Como no soy un profesional y me había propuesto encarecidamente publicar la novela, aproveché las posibilidades que nos brinda Internet para convertirme en el editor de mi propio libro. Encargué varios ejemplares y los repartí entre familiares y un grupo reducido de amigos. Comoquiera que recibí, desconozco si con auténtica sinceridad, numerosos halagos, decidí que podría hacer llegar la obra a diversas editoriales, a ver si estaban interesadas. ¡No tenía nada que perder en ello! Varios meses después firmé un contrato con una conocida editorial.
Una tarde que regresaba del trabajo, ocurrió algo que me obligó a modificar el contenido original de este epílogo. Como de costumbre me detuve frente al escaparate de la misma librería. ¡Cuántas veces en mi fuero interno había soñado con ver expuesta allí una novela mía, una novela que ni siquiera tenía en mente comenzar a redactar...! Debo confesar que, durante unos minutos me invadió el orgullo; mi cuerpo se paralizó por la emoción de sentirme plenamente realizado, de ver que mis sueños se habían hecho realidad. Un nudo atenazó mi garganta y no pude reprimir que mis ojos se llenaran de lágrimas: ahí estaba
El eterno olvido
.
Me dirigí a casa con cierta euforia. Mi familia no tenía previsto regresar hasta pasada una hora. Estaba decidido a preparar algo especial para la cena y a descorchar mi mejor botella de vino. Era uno de esos momentos en la vida en que uno se siente especialmente bien. Pero la alegría duró un suspiro; al llegar a casa me llevé un tremendo sobresalto: habían forzado la puerta.
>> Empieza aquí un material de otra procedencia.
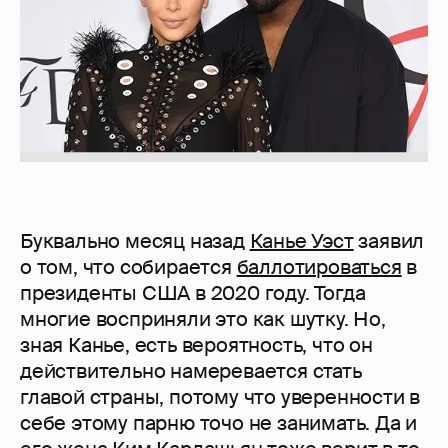
Буквально месяц назад
Канье Уэст
заявил
о том, что собирается
баллотироваться
в
президенты США в 2020 году. Тогда
многие восприняли это как шутку. Но,
зная Канье, есть вероятность, что он
действительно намеревается стать
главой страны, потому что уверенности в
себе этому парню точо не занимать. Да и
La desazón fue mayúscula: habían vaciado todos los cajones, diseminando por doquier su contenido. La policía me aconsejó que repasara con detenimiento la relación de objetos robados, para relacionarlos en la correspondiente denuncia. Esto era importante también de cara a las gestiones a realizar con la compañía aseguradora. ¡Cuál no sería mi sorpresa al descubrir que... no faltaba nada! La pantalla de plasma seguía en su sitio, lo mismo que los ordenadores, las joyas, el dinero... ¡No se habían llevado nada de valor! ¿Cómo era eso posible? De pronto un sudor frío me recorrió el cuerpo. Atropelladamente acudí hasta mi escritorio y abrí uno de los cajones para comprobar, tal y como me temía, que el manuscrito de Noelia había desaparecido.